There is still a lot of talk about the end of the ‘welfare state’. ‘Globalisation’ or ‘global capital’ is said to be making this inevitable. The current economic troubles will doubtless also be used to attack social provision in Canada and other developed countries. Everything up, down, or sideways gets used as a rationale for framing social provision as an extravagance which ‘we’ cannot afford anymore.
However, the welfare state has proved very resilient. The longer and more deeply it has been in place in a country, the more support it has. Canada has done better than some countries and worse than others in protecting social welfare and those whose well being and survival depend on it.
However, another reason for the resilience of the welfare state is that capitalism needs it. It cannot simply abolish all social provisions, despite what the more fanatical proponents of what is called ‘neoliberalism’ would like. Regardless of what many ‘left’ ideologues believe, the welfare state is a creation of capitalism and would not exist without it.
the paradox
One ‘left’ thinker, Klaus Offe, once proposed “Offe’s paradox”; the idea that “while capitalism cannot coexist with, neither can it exist without, the welfare state”. This seems to mean; eventually capitalism will go away and we will be left with the welfare state.

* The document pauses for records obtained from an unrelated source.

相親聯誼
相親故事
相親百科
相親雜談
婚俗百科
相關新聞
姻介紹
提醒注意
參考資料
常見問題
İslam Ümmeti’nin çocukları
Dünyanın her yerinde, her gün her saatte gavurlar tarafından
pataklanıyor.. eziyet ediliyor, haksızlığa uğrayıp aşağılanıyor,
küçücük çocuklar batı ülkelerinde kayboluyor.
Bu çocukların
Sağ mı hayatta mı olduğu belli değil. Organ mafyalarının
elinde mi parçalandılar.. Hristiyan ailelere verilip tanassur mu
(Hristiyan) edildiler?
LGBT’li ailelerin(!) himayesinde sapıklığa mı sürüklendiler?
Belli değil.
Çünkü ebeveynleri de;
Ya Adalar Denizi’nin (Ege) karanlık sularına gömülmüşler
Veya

Capitalism needs the welfare state in order to regulate the ‘dangerous classes’; the people who will not be convinced that they are beneficiaries of the best possible system. Capitalism wants every live body which can be exploited for productive labour to be ‘attached to the labour market’. This is not because they are really needed, but in order to keep wages and inflation down as far as possible and to prevent these people from becoming politically active.

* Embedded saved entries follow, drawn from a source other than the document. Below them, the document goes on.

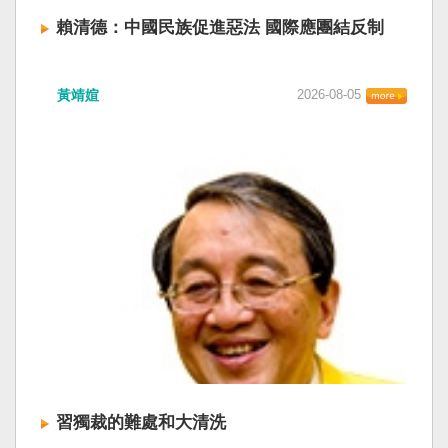
賴清德：中國民族促進惡法 國際應團結反制
賴清德總統昨於凱達格蘭論壇致詞表示，中國
黃靖媗
2026-08-05
「民族團結進步促進法」對各國人民進行政治審
查，國際社會應團結反制。（記者田裕華攝） 中
國七月一日起實施「民族團結進步促進法」，總
統賴清德昨日於凱達格蘭論壇致詞表示，中國的
「民促法」不僅侵害台灣主權，更透過跨國鎮
壓，對世界各國人民進行政治審查、製造寒蟬效
應，是國際社會應該團結反制的惡法；台灣不會
接受統戰滲透和紅色恐怖、不會坐視中國將壓迫
黑手伸進台灣，或任何自由國家與地區。 不會坐
視北京黑手伸進台灣 賴清德指出，中國上個月不
顧國際反對，實施「民族團結進步促進法」，
「對中政策跨國議會聯盟」（IPAC）隨即發表聲
明，譴責嚴重違反基本人權。他感謝IPAC日本共
同主席中谷元、IPAC執行主任裴倫德昨以行動再
次彰顯這份聲明的立場，很榮幸代表台灣人民接
習獨裁的難處和大清洗
受IPAC的聲明，台灣會給予堅定的支持，共同捍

As well, those who are working know they will at some point get sick or old, and may lose their jobs. They would be disturbed if they felt they would not be looked after. So these people must be grouped as the ‘deserving poor’ and separated from the ‘undeserving poor’, those who could work but do not, because they cannot find work or are simply too hostile to being treated as cattle.
Keynes and Schumpeter
There has been much confusion about social policies in Canada over the past few decades. There is supposed to have been a ‘race to the bottom’ among provinces, ‘retrenchment of social programs’, ‘workfare’, and so on. But it does not seem that much has really happened.

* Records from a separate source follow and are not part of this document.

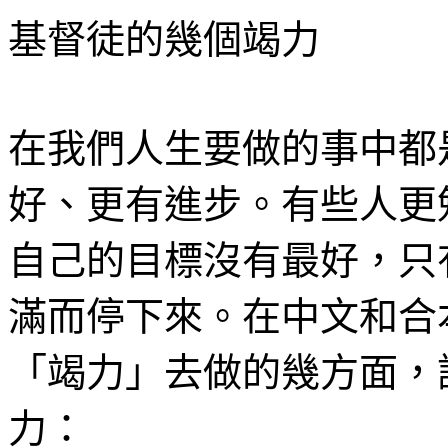
基督徒的幾個竭力
在我們人生要做的事中都
好、更有進步。有些人更
自己的目標沒有最好，只
滿而停下來
。在中文和合
「竭力」去做的幾方面，
力：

We were supposedly in a ‘Keynesian Welfare State’ in the post war period; 1945 up until 1970. Keynes was the economist who proposed the solution for the great depression; more government spending, especially on giving working people a basic security, which led to rising wages and to increased consumption and prosperity. But the ‘welfare state’, as it is generally understood, was developed in Canada and in most other developed countries only in the 1960’s and 1970’s.
Now we are in what some call the ‘Schumpeterian’ age, after the economist who proposed that government should be limited to providing a framework for the free market to operate in. The market and the state should be in a partnership, a ‘metagovernment’, which comes together only to correct problems as they occur. It is also called the ‘workfare’ state because everybody must be forced into the labour market in order to keep productivity up and wages down.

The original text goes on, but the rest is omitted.